When Luke rejects his offer to settle the rating, Aemond decides that some rate must be paid, even if he does not intend for that cost to be loss of life. When Aemond loses management of Vhagar through their mid-air duel with Luke and Arrax, and the dragon eats them equally, Aemond becomes a person of the handful of characters in A Track of Ice and Hearth to significantly undervalue his personal potential for enacting damage, and the consequences his impulses might involve.

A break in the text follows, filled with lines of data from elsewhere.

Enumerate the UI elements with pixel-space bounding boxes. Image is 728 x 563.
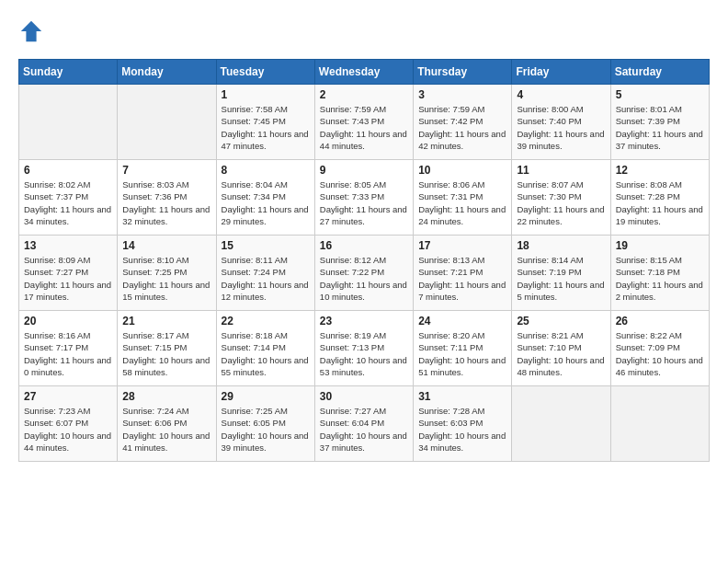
day-number: 1 (222, 88, 310, 101)
day-info: Sunrise: 7:59 AM Sunset: 7:43 PM Dayligh… (320, 103, 408, 152)
calendar-cell: 4Sunrise: 8:00 AM Sunset: 7:40 PM Daylig… (512, 85, 610, 160)
day-info: Sunrise: 8:01 AM Sunset: 7:39 PM Dayligh… (616, 103, 704, 152)
day-number: 14 (122, 239, 210, 252)
day-number: 30 (320, 390, 408, 403)
calendar-cell: 23Sunrise: 8:19 AM Sunset: 7:13 PM Dayli… (314, 311, 413, 386)
weekday-header: Tuesday (216, 60, 314, 85)
calendar-cell: 1Sunrise: 7:58 AM Sunset: 7:45 PM Daylig… (216, 85, 314, 160)
calendar-cell: 13Sunrise: 8:09 AM Sunset: 7:27 PM Dayli… (19, 236, 118, 311)
day-number: 26 (616, 315, 704, 327)
calendar-cell: 21Sunrise: 8:17 AM Sunset: 7:15 PM Dayli… (118, 311, 216, 386)
calendar-cell: 22Sunrise: 8:18 AM Sunset: 7:14 PM Dayli… (216, 311, 314, 386)
day-info: Sunrise: 7:27 AM Sunset: 6:04 PM Dayligh… (320, 405, 408, 454)
day-number: 5 (616, 88, 704, 101)
day-number: 11 (517, 164, 605, 177)
day-number: 12 (616, 164, 704, 177)
weekday-header: Thursday (414, 60, 512, 85)
day-number: 31 (418, 390, 506, 403)
calendar-cell: 30Sunrise: 7:27 AM Sunset: 6:04 PM Dayli… (314, 386, 413, 462)
day-info: Sunrise: 7:24 AM Sunset: 6:06 PM Dayligh… (122, 405, 210, 454)
calendar-cell: 27Sunrise: 7:23 AM Sunset: 6:07 PM Dayli… (19, 386, 118, 462)
calendar-cell: 20Sunrise: 8:16 AM Sunset: 7:17 PM Dayli… (19, 311, 118, 386)
day-info: Sunrise: 8:17 AM Sunset: 7:15 PM Dayligh… (122, 329, 210, 378)
calendar-cell: 8Sunrise: 8:04 AM Sunset: 7:34 PM Daylig… (216, 160, 314, 236)
day-number: 23 (320, 315, 408, 327)
day-number: 24 (418, 315, 506, 327)
calendar-cell: 2Sunrise: 7:59 AM Sunset: 7:43 PM Daylig… (314, 85, 413, 160)
weekday-header: Saturday (610, 60, 709, 85)
day-info: Sunrise: 8:20 AM Sunset: 7:11 PM Dayligh… (418, 329, 506, 378)
day-info: Sunrise: 8:07 AM Sunset: 7:30 PM Dayligh… (517, 178, 605, 227)
day-info: Sunrise: 7:58 AM Sunset: 7:45 PM Dayligh… (222, 103, 310, 152)
calendar-cell: 16Sunrise: 8:12 AM Sunset: 7:22 PM Dayli… (314, 236, 413, 311)
calendar-cell: 28Sunrise: 7:24 AM Sunset: 6:06 PM Dayli… (118, 386, 216, 462)
day-number: 3 (418, 88, 506, 101)
calendar-cell: 6Sunrise: 8:02 AM Sunset: 7:37 PM Daylig… (19, 160, 118, 236)
calendar-week-row: 1Sunrise: 7:58 AM Sunset: 7:45 PM Daylig… (19, 85, 710, 160)
day-number: 15 (222, 239, 310, 252)
calendar-cell: 10Sunrise: 8:06 AM Sunset: 7:31 PM Dayli… (414, 160, 512, 236)
calendar-cell: 5Sunrise: 8:01 AM Sunset: 7:39 PM Daylig… (610, 85, 709, 160)
calendar-week-row: 20Sunrise: 8:16 AM Sunset: 7:17 PM Dayli… (19, 311, 710, 386)
calendar-cell: 26Sunrise: 8:22 AM Sunset: 7:09 PM Dayli… (610, 311, 709, 386)
calendar-week-row: 6Sunrise: 8:02 AM Sunset: 7:37 PM Daylig… (19, 160, 710, 236)
calendar-cell: 25Sunrise: 8:21 AM Sunset: 7:10 PM Dayli… (512, 311, 610, 386)
day-info: Sunrise: 8:08 AM Sunset: 7:28 PM Dayligh… (616, 178, 704, 227)
day-number: 25 (517, 315, 605, 327)
day-number: 19 (616, 239, 704, 252)
day-info: Sunrise: 8:22 AM Sunset: 7:09 PM Dayligh… (616, 329, 704, 378)
day-info: Sunrise: 8:12 AM Sunset: 7:22 PM Dayligh… (320, 254, 408, 303)
day-number: 20 (24, 315, 112, 327)
calendar-week-row: 27Sunrise: 7:23 AM Sunset: 6:07 PM Dayli… (19, 386, 710, 462)
day-number: 28 (122, 390, 210, 403)
day-number: 2 (320, 88, 408, 101)
day-info: Sunrise: 7:25 AM Sunset: 6:05 PM Dayligh… (222, 405, 310, 454)
calendar-cell: 14Sunrise: 8:10 AM Sunset: 7:25 PM Dayli… (118, 236, 216, 311)
day-info: Sunrise: 8:10 AM Sunset: 7:25 PM Dayligh… (122, 254, 210, 303)
day-number: 8 (222, 164, 310, 177)
day-number: 29 (222, 390, 310, 403)
calendar-cell: 11Sunrise: 8:07 AM Sunset: 7:30 PM Dayli… (512, 160, 610, 236)
day-info: Sunrise: 8:03 AM Sunset: 7:36 PM Dayligh… (122, 178, 210, 227)
day-number: 21 (122, 315, 210, 327)
day-info: Sunrise: 8:15 AM Sunset: 7:18 PM Dayligh… (616, 254, 704, 303)
day-info: Sunrise: 8:11 AM Sunset: 7:24 PM Dayligh… (222, 254, 310, 303)
logo (18, 18, 48, 44)
calendar-cell: 12Sunrise: 8:08 AM Sunset: 7:28 PM Dayli… (610, 160, 709, 236)
page-header (18, 18, 710, 44)
day-number: 17 (418, 239, 506, 252)
weekday-header: Friday (512, 60, 610, 85)
day-number: 27 (24, 390, 112, 403)
day-number: 4 (517, 88, 605, 101)
day-info: Sunrise: 8:09 AM Sunset: 7:27 PM Dayligh… (24, 254, 112, 303)
calendar-cell (610, 386, 709, 462)
calendar-cell: 3Sunrise: 7:59 AM Sunset: 7:42 PM Daylig… (414, 85, 512, 160)
logo-icon (18, 18, 44, 44)
calendar-cell (118, 85, 216, 160)
day-info: Sunrise: 7:28 AM Sunset: 6:03 PM Dayligh… (418, 405, 506, 454)
calendar-cell: 31Sunrise: 7:28 AM Sunset: 6:03 PM Dayli… (414, 386, 512, 462)
day-info: Sunrise: 8:06 AM Sunset: 7:31 PM Dayligh… (418, 178, 506, 227)
day-info: Sunrise: 7:23 AM Sunset: 6:07 PM Dayligh… (24, 405, 112, 454)
calendar-table: SundayMondayTuesdayWednesdayThursdayFrid… (18, 59, 710, 462)
day-info: Sunrise: 7:59 AM Sunset: 7:42 PM Dayligh… (418, 103, 506, 152)
calendar-cell (512, 386, 610, 462)
calendar-cell: 7Sunrise: 8:03 AM Sunset: 7:36 PM Daylig… (118, 160, 216, 236)
day-number: 16 (320, 239, 408, 252)
day-info: Sunrise: 8:05 AM Sunset: 7:33 PM Dayligh… (320, 178, 408, 227)
day-number: 10 (418, 164, 506, 177)
calendar-cell: 19Sunrise: 8:15 AM Sunset: 7:18 PM Dayli… (610, 236, 709, 311)
calendar-cell: 24Sunrise: 8:20 AM Sunset: 7:11 PM Dayli… (414, 311, 512, 386)
svg-marker-0 (21, 21, 41, 41)
calendar-cell: 18Sunrise: 8:14 AM Sunset: 7:19 PM Dayli… (512, 236, 610, 311)
day-info: Sunrise: 8:21 AM Sunset: 7:10 PM Dayligh… (517, 329, 605, 378)
day-info: Sunrise: 8:18 AM Sunset: 7:14 PM Dayligh… (222, 329, 310, 378)
calendar-cell: 15Sunrise: 8:11 AM Sunset: 7:24 PM Dayli… (216, 236, 314, 311)
day-info: Sunrise: 8:13 AM Sunset: 7:21 PM Dayligh… (418, 254, 506, 303)
weekday-header: Wednesday (314, 60, 413, 85)
calendar-cell: 9Sunrise: 8:05 AM Sunset: 7:33 PM Daylig… (314, 160, 413, 236)
weekday-header: Sunday (19, 60, 118, 85)
calendar-cell: 17Sunrise: 8:13 AM Sunset: 7:21 PM Dayli… (414, 236, 512, 311)
calendar-cell (19, 85, 118, 160)
day-info: Sunrise: 8:02 AM Sunset: 7:37 PM Dayligh… (24, 178, 112, 227)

“The Black Queen” is pretty intentional about its portrayal of Luke’s death: Both equally boys struggle to get their dragons below manage, and regrettably neither understands what it implies to provide these kinds of a beast to a war. In the moment, Aemond’s neat solve provides way to determined cries to get the most important and oldest dragon to pay attention to him. Lucerys’ death is not a case of spoiled princely sadism like Joffrey, or a coldly calculated shift up power’s invisible rungs. It is a tragic accident at the hands of a teenager who, just after a life time of staying bullied, didn’t fully grasp how the stakes had changed. Just after a life span of sensation inferior — together with throughout the crowning of his possess unworthy brother as king — Aemond now wields the electrical power to conclusion lives and commence wars. He is an anime villain, if an anime villain was the a single responsible for inciting Globe War I. And sad to say, with all of Westeros headed towards war, doubling down on his worst instincts may perhaps be the only way for him to prosper.